# Chemical Reaction Optimization with Catalyst Constraints

In this example, we demonstrate the use of **interpoint constraints** in a chemical
optimization scenario. We optimize reaction conditions for a batch of chemical
experiments where exactly 30 mol% of catalyst must be used across the entire batch,
while not using more than 60 mL of solvent across the batch.

This scenario illustrates a common challenge in laboratory settings.
First, it demonstrates how to enforce a **catalyst requirement**:
Exactly 30 mol% of the catalyst must be used across the entire batch
since the catalyst is supplied in a sealed, sensitive package that cannot be reused once
opened.
Second, it shows how to also include a **solvent budget** constraint for controlling
the total solvent consumption across experiments for cost efficiency.
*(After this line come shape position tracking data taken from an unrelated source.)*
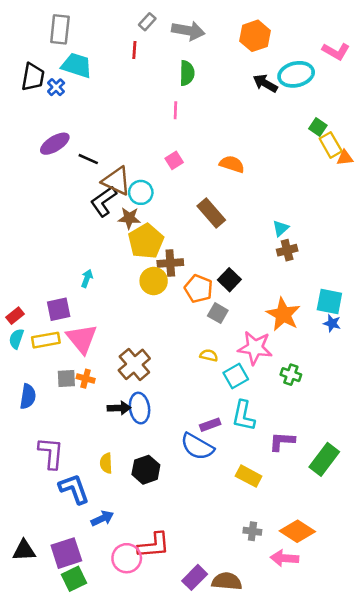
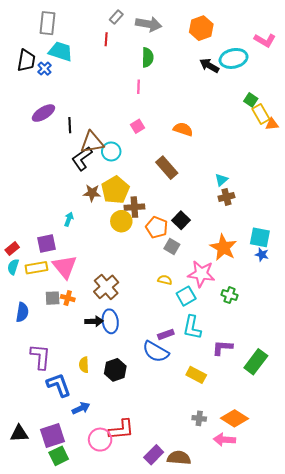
black line: (88, 159) -> (70, 125), turned 63
brown triangle: (116, 181) -> (92, 142), turned -35
brown star: (129, 218) -> (92, 193), moved

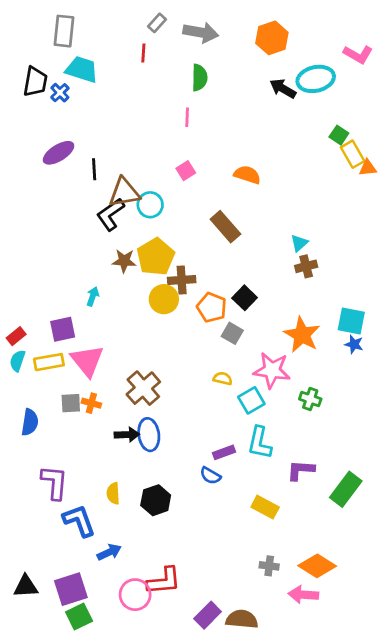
blue semicircle: (156, 352) -> (210, 476), size x0.6

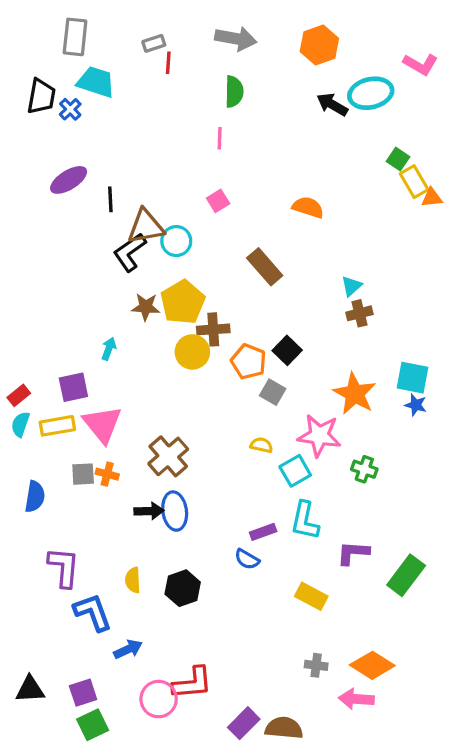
gray rectangle: (157, 23) -> (154, 43), moved, turned 30
orange semicircle: (247, 175) -> (308, 207), moved
purple square: (71, 589) -> (83, 693), size x0.7

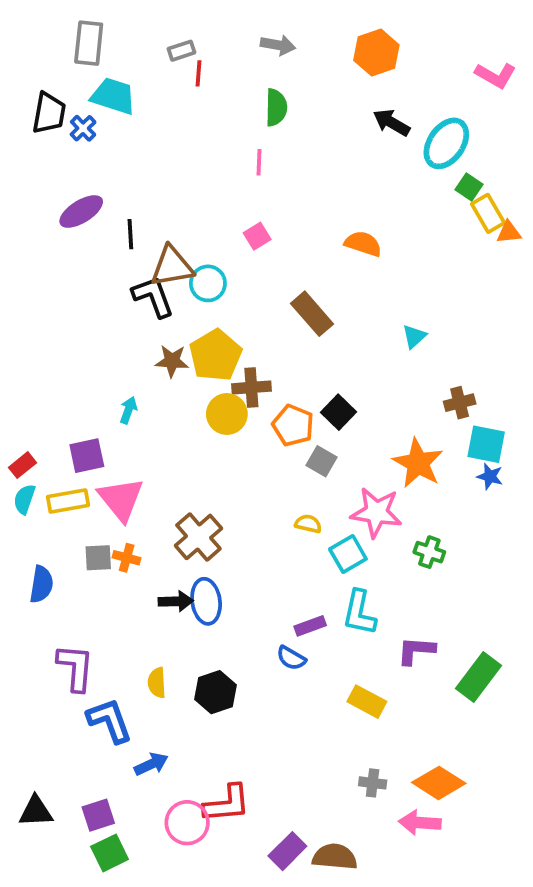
gray arrow: (236, 39) -> (278, 45), size x0.7
cyan ellipse: (371, 93) -> (446, 143), moved, turned -42
black L-shape: (130, 252) -> (153, 297), turned 105
brown cross: (359, 313) -> (460, 403), moved

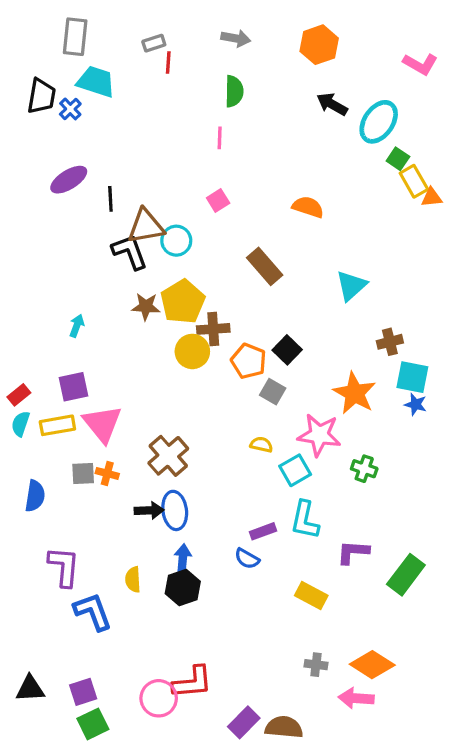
cyan triangle: (414, 336) -> (351, 286), size x1.5
cyan arrow: (128, 410) -> (77, 326), moved
blue arrow: (151, 764) -> (183, 559), moved, turned -60

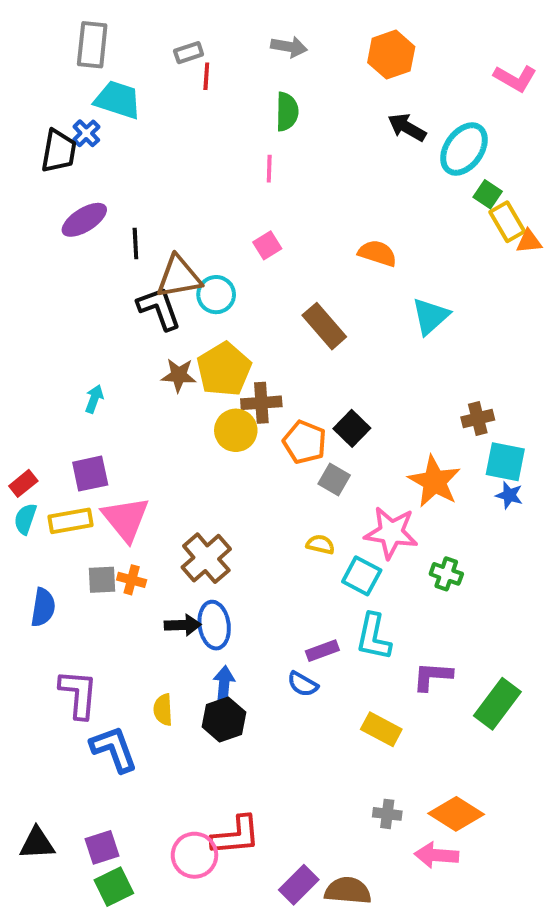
black trapezoid: (41, 96) -> (59, 151), moved
cyan triangle: (351, 286) -> (431, 316), moved
cyan square: (295, 470) -> (362, 576), turned -32

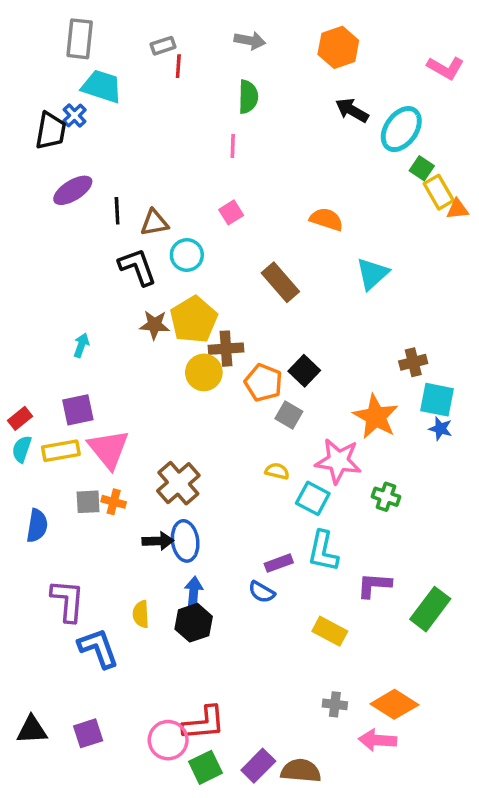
brown triangle: (179, 277) -> (154, 223), moved, size x0.7
green square: (114, 887) -> (206, 767), moved

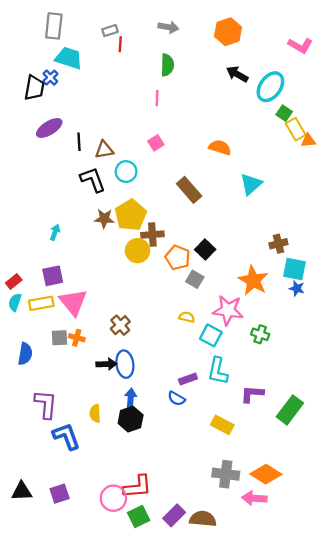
brown cross: (178, 483) -> (120, 325), size x0.7
gray cross: (335, 704) -> (226, 474), size x1.6

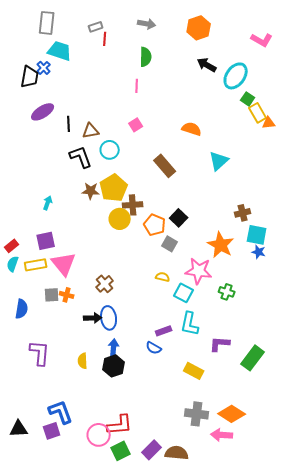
blue L-shape: (66, 436) -> (61, 412), moved

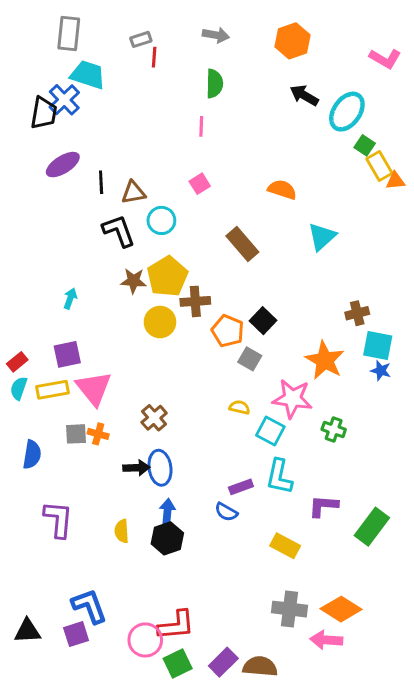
blue cross: (44, 68) -> (64, 100), size x1.5
yellow circle: (120, 219) -> (160, 322), moved

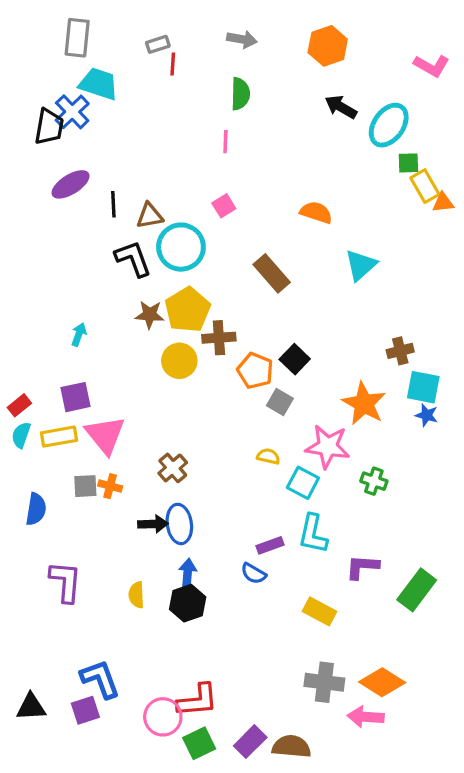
green square: (365, 145) -> (408, 163), turned -36
cyan circle: (161, 220) -> (181, 247), size x1.5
This example demonstrates how to use interpoint constraints and intrapoint constraints.
An intrapoint constraint, often simply referred to as a constraint, applies to each
individual
experiment, ensuring that certain conditions are met within that single point.
In contrast, an interpoint constraint applies across a batch of experiments,
enforcing conditions that relate to the collective set of points rather than
individual ones. These constraints are particularly useful when resources or conditions
must be
managed at a batch level and they allow us to:
* Ensure total resource consumption meets exact requirements
* Maintain chemical balances across multiple experiments
* Optimize the collective use of expensive materials

For more details on interpoint constraints, see the {ref}`user guide on constraints
<userguide/constraints:ContinuousLinearConstraint>`.

## Imports and Settings


```python
import os
```


```python
import pandas as pd
from matplotlib import pyplot as plt
```


```python
from baybe import Campaign
from baybe.constraints import ContinuousLinearConstraint
from baybe.parameters import NumericalContinuousParameter
from baybe.recommenders import BotorchRecommender
from baybe.searchspace import SearchSpace
from baybe.targets import NumericalTarget
from baybe.utils.dataframe import add_fake_measurements
from baybe.utils.random import set_random_seed
```


```python
SMOKE_TEST = "SMOKE_TEST" in os.environ
BATCH_SIZE = 3
N_ITERATIONS = 4 if SMOKE_TEST else 15
TOLERANCE = 0.01
```


```python
set_random_seed(1337)
```

## Defining the Chemical Optimization Problem

We'll optimize a synthetic chemical reaction with the following experimental parameters:
- **Solvent Volume** (10-30 mL per experiment): The amount of solvent used
- **Reactant A Concentration** (0.1-2.0 g/L): Primary reactant concentration
- **Catalyst Loading** (1-10 mol%): Catalyst amount as percentage of limiting reagent
- **Temperature** (60-120 °C): Reaction temperature
Note that these ranges are chosen arbitrary and do not represent a specific real-world
reaction.


```python
parameters = [
    NumericalContinuousParameter(
        name="Solvent_Volume", bounds=(10.0, 30.0), metadata={"unit": "mL"}
    ),
    NumericalContinuousParameter(
        name="Reactant_A_Conc", bounds=(0.1, 2.0), metadata={"unit": "g/L"}
    ),
    NumericalContinuousParameter(
        name="Catalyst_Loading", bounds=(1.0, 20.0), metadata={"unit": "mol%"}
    ),
    NumericalContinuousParameter(
        name="Temperature", bounds=(60.0, 120.0), metadata={"unit": "°C"}
    ),
]
```

## Constraint Definition

We define both intrapoint and interpoint constraints to demonstrate the difference:

**Intrapoint constraint** (applied to each individual experiment):
- Reagent efficiency: For each experiment, solvent volume must be at least 5 times
  the reactant concentration (to ensure proper dilution)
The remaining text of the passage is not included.